Erin Froese (centre) with a group of fellow smiling walkers in from the Parliament buildings in Ottawa, Ontario, having successfully reached their destination.

There is a different sort of knowing that comes from active learning. I learned many practical community-organizing skills, but the learning went beyond that—it seemed to seep into my whole being.

When I sat in a circle with a Cree woman who wept because she couldn’t believe that there was a group of settlers who cared about Indigenous rights, I knew the brokenness of this land in a new way.

When we arrived exhausted at the doors of a church, to receive an enthusiastic welcome, copious amounts of food, and even a foot massage, I knew hospitality in a new way.

When I walked through the landscape, hearing the songs of the birds and the cars, seeing the beautiful Canadian Shield, and piles of garbage along the roadside, I knew the land in a new way.

When I arrived home to find that my home community had done a solidarity walk to show their support of the Pilgrimage and Indigenous rights, I knew the spreading of grassroots actions in a new way.

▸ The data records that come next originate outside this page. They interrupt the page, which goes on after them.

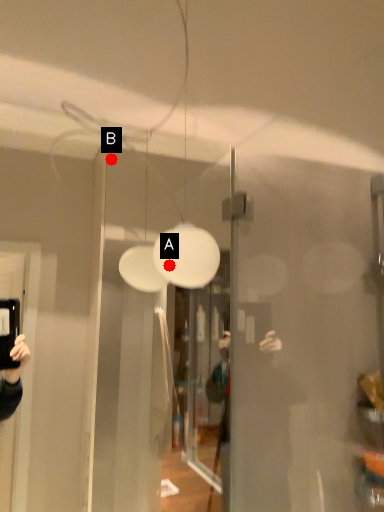 Question: Two points are circled on the image, labeled by A and B beside each circle. Which point appears closest to the camera in this image?

Choices:
 (A) A is closer
 (B) B is closer

Answer: (A) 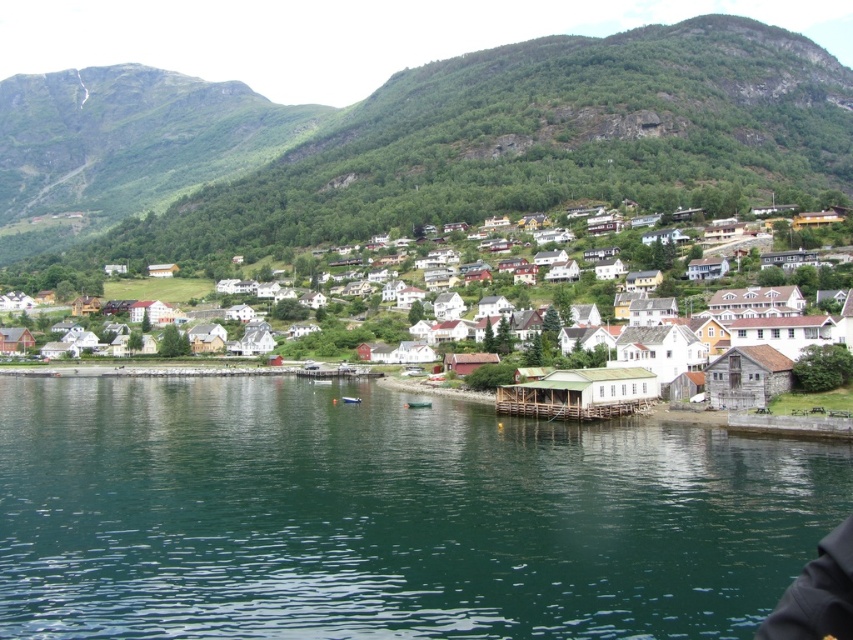 This screenshot has width=853, height=640. What do you see at coordinates (421, 140) in the screenshot?
I see `green grassy hillside at upper center` at bounding box center [421, 140].

Is point (691, 129) positioned in front of point (339, 342)?

That is False.

Find the location of `green grassy hillside at upper center`. green grassy hillside at upper center is located at coordinates [421, 140].

Who is lower down, green water at lower center or white wooden houses at lower right?

Positioned lower is green water at lower center.

Based on the photo, between green water at lower center and white wooden houses at lower right, which one appears on the left side from the viewer's perspective?

green water at lower center

The width and height of the screenshot is (853, 640). In order to click on green water at lower center in this screenshot , I will do `click(386, 515)`.

Does green water at lower center appear over green grassy hillside at upper center?

Incorrect, green water at lower center is not positioned above green grassy hillside at upper center.

Does green water at lower center have a larger size compared to green grassy hillside at upper center?

Actually, green water at lower center might be smaller than green grassy hillside at upper center.

Which is in front, point (397, 513) or point (618, 113)?

Positioned in front is point (397, 513).

Locate an element on the screen. This screenshot has width=853, height=640. green water at lower center is located at coordinates (386, 515). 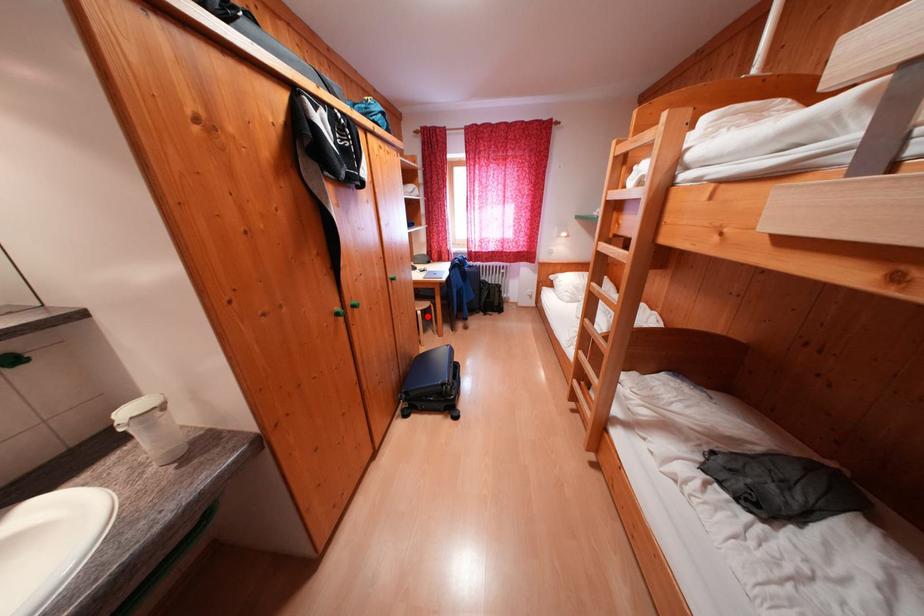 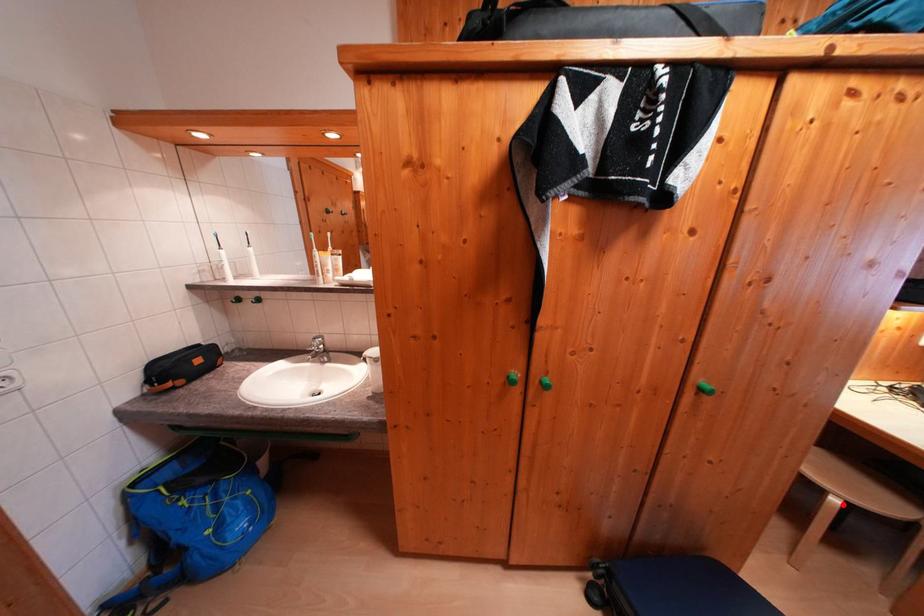 I am providing you with two images of the same scene from different viewpoints. A red point is marked on the first image and another point is marked on the second image. Does the point marked in image1 correspond to the same location as the one in image2?

Yes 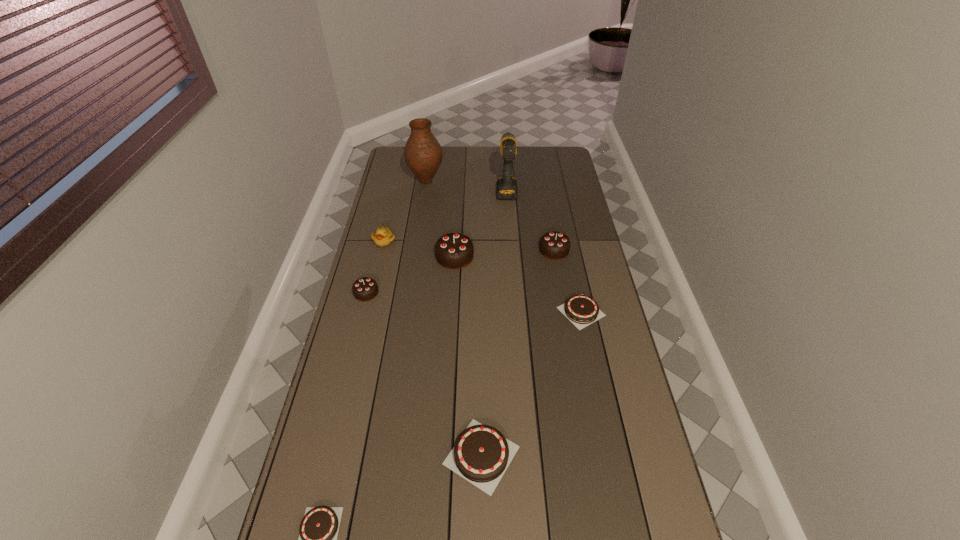 This screenshot has width=960, height=540. I want to click on the biggest brown chocolate cake, so click(x=481, y=455).

Find the location of `the rightmost brown chocolate cake`. the rightmost brown chocolate cake is located at coordinates (581, 310).

Where is `the second shortest object`? The image size is (960, 540). the second shortest object is located at coordinates (581, 310).

The width and height of the screenshot is (960, 540). In order to click on free space located 0.360m on the right of the vase in this screenshot , I will do `click(519, 181)`.

The height and width of the screenshot is (540, 960). I want to click on vacant space located 0.170m with the drill bit of the drill facing forward, so click(504, 158).

Image resolution: width=960 pixels, height=540 pixels. Identify the location of free space located with the drill bit of the drill facing forward. (504, 157).

I want to click on free space located 0.100m with the drill bit of the drill facing forward, so click(505, 165).

Find the location of a particular element. The image size is (960, 540). vacant space located on the back of the biggest chocolate chocolate cake is located at coordinates (457, 213).

Where is `vacant space located 0.230m on the left of the second tallest chocolate cake`? The image size is (960, 540). vacant space located 0.230m on the left of the second tallest chocolate cake is located at coordinates (481, 250).

Where is `free space located 0.170m on the front-facing side of the duckling`? free space located 0.170m on the front-facing side of the duckling is located at coordinates click(375, 279). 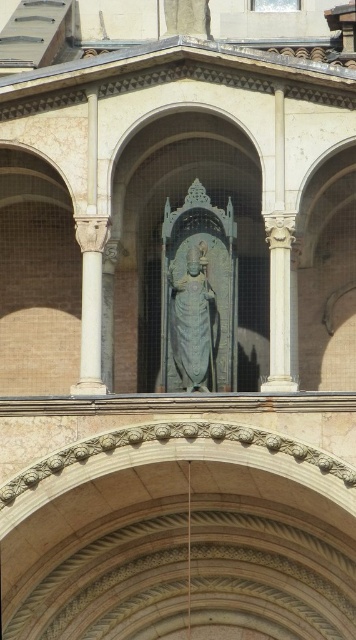 You are an architect planning to install a new lighting fixture between the gray stone statue at center and the white marble column at right. The fixture requires a minimum of 6 meters of space between them to be installed safely. Based on the distance provided, can the lighting fixture be installed between these two objects?

The gray stone statue at center is 5.86 meters from the white marble column at right. Since the required minimum distance for the lighting fixture is 6 meters, the current space is insufficient. Therefore, the lighting fixture cannot be installed between them safely.

You are standing in front of the historical building shown in the image. You want to take a photo of the gray stone statue at center. Where should you position yourself to ensure the statue is centered in your camera viewfinder?

To center the gray stone statue at center in your camera viewfinder, position yourself directly in front of the statue at its 2D coordinates point (190, 321) as specified in the scene description.

You are an architect assessing the space between the gray stone statue at center and the white marble column at right. If the statue is narrower than the column, will it fit through a doorway that is the same width as the column?

The gray stone statue at center has a lesser width compared to white marble column at right, so yes, the statue can fit through a doorway that is the same width as the column since it is narrower than the column. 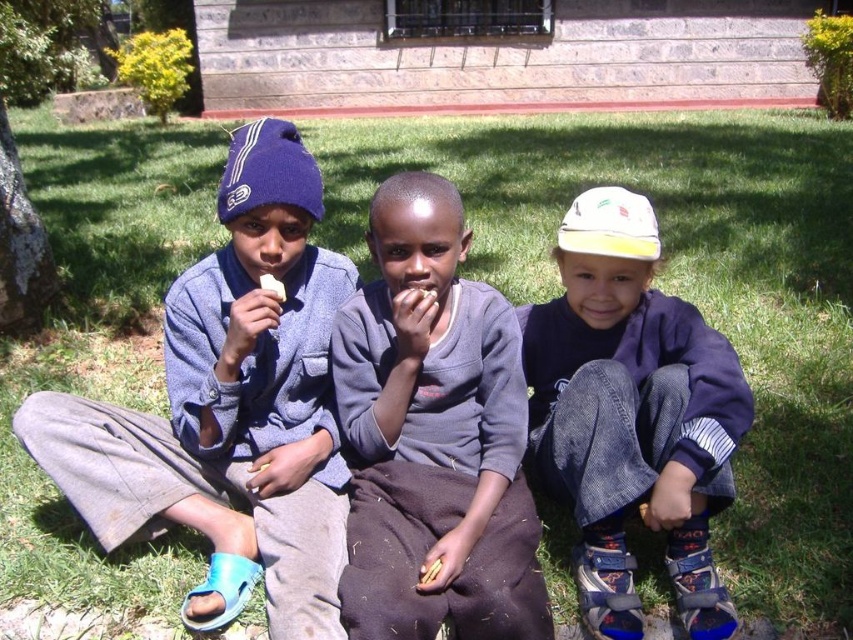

A semester on Pilgrimage for Indigenous Rights

My teachers included my 87 year old friend Henry Neufeld, and my 10 month old friend, Junia, who both joined us for the whole walk. My faculty advisor, my co-planners, numerous authors, the many indigenous elders and activists that we met along the way—every person that I had the honour of walking with and meeting on this journey, and the land herself—they were all my teachers.

The learning was diverse and plentiful, and it continues. I am grateful to CMU for its courage to step outside conventional ideas of what university looks like. I will carry these learnings with me as I journey into my final year of studies and beyond.

Erin Froese is entering her fourth year in Environmental Studies at CMU this fall.